Willett’s idea was picked up a few years later by the Germans who used it during World War I as a way to save on coal use. Other countries would soon follow suit.
In the U.S., DST was signed into law by President Woodrow Wilson in 1918.
Why did the U.S. do it?
The idea of setting clocks ahead in the spring was pitched as a way to help farmers with crops and harvesting. In reality, it was department stores behind the push for adjusting clocks, looking for another hour of shopping time in the afternoon and evenings.
Others have argued that DST saves energy. A 1975 study by the U.S. Department of Transportation showed that DST accounted for a savings of about one percent a day in electricity use.
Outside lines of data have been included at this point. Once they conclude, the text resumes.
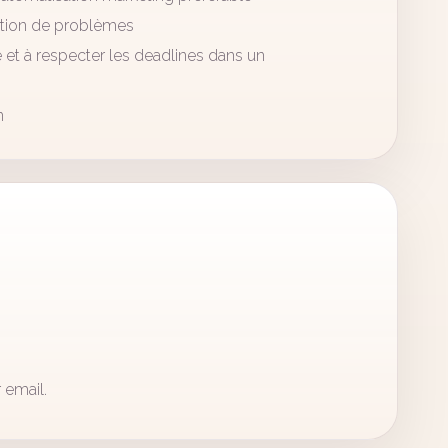
ution de problèmes
 et à respecter les deadlines dans un
n
 email.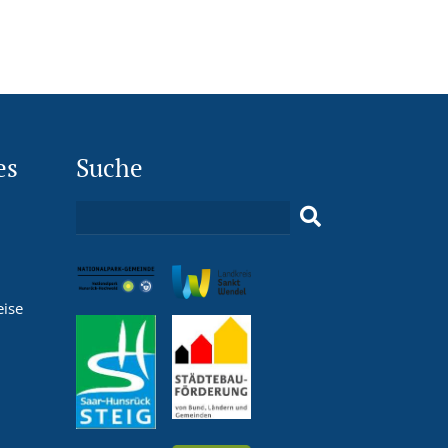
es
Suche
eise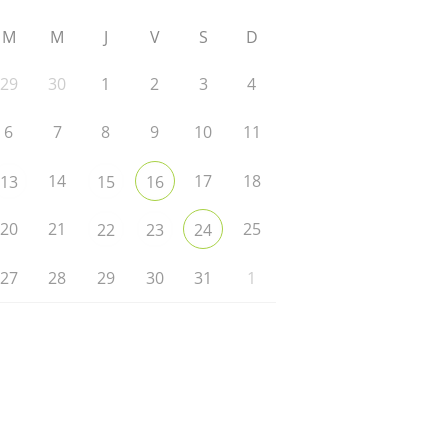
M
M
J
V
S
D
29
30
1
2
3
4
6
7
8
9
10
11
14
17
18
13
15
16
20
21
25
22
23
24
27
28
29
30
31
1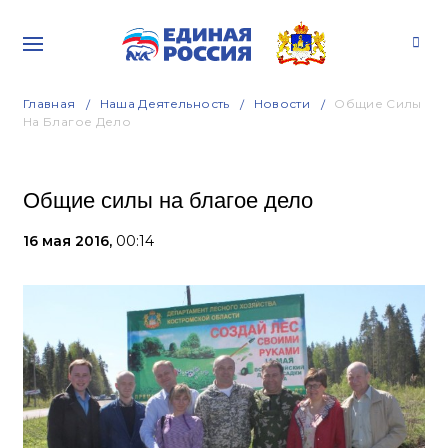
Главная
Наша Деятельность
Новости
Общие Силы
На Благое Дело
Общие силы на благое дело
16 мая 2016,
00:14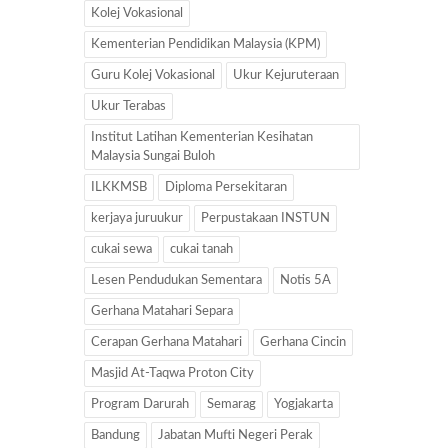
Kolej Vokasional
Kementerian Pendidikan Malaysia (KPM)
Guru Kolej Vokasional
Ukur Kejuruteraan
Ukur Terabas
Institut Latihan Kementerian Kesihatan
Malaysia Sungai Buloh
ILKKMSB
Diploma Persekitaran
kerjaya juruukur
Perpustakaan INSTUN
cukai sewa
cukai tanah
Lesen Pendudukan Sementara
Notis 5A
Gerhana Matahari Separa
Cerapan Gerhana Matahari
Gerhana Cincin
Masjid At-Taqwa Proton City
Program Darurah
Semarag
Yogjakarta
Bandung
Jabatan Mufti Negeri Perak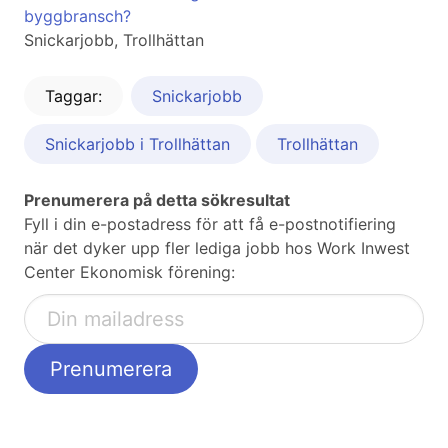
byggbransch?
Snickarjobb, Trollhättan
Taggar:
Snickarjobb
Snickarjobb i Trollhättan
Trollhättan
Prenumerera på detta sökresultat
Fyll i din e-postadress för att få e-postnotifiering
när det dyker upp fler lediga jobb hos Work Inwest
Center Ekonomisk förening: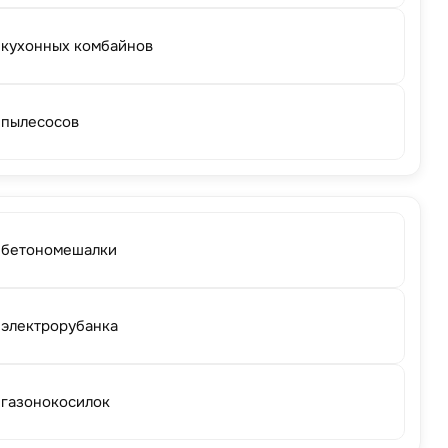
 кухонных комбайнов
 пылесосов
 бетономешалки
 электрорубанка
 газонокосилок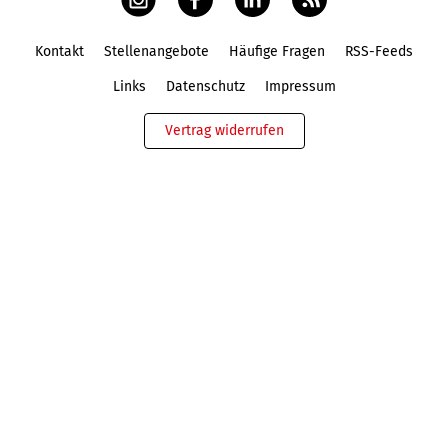
Kontakt
Stellenangebote
Häufige Fragen
RSS-Feeds
Fußbereich
Links
Datenschutz
Impressum
Vertrag widerrufen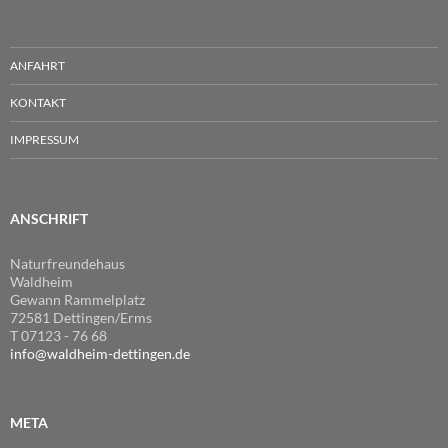
ANFAHRT
KONTAKT
IMPRESSUM
ANSCHRIFT
Naturfreundehaus
Waldheim
Gewann Rammelplatz
72581 Dettingen/Erms
T 07123 - 76 68
info@waldheim-dettingen.de
META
While most of the country and about 40 percent of the world use DST, there are some exceptions. Two states – Arizona and Hawaii – and several territories don’t fall back or spring forward with DST.
Will we keep it?
It’s likely that most U.S. states will continue the practice of changing the clock twice a year, though some state legislatures have discussed ending the practice.
Californians will vote Nov. 6 on a proposition to keep Daylight Saving Time year-round. Florida Gov. Rick Scott signed a bill passed overwhelmingly by the Florida Legislature that would keep the Sunshine State on DST year-round.
However, keeping DST year-round requires a vote of Congress, and that has not happened.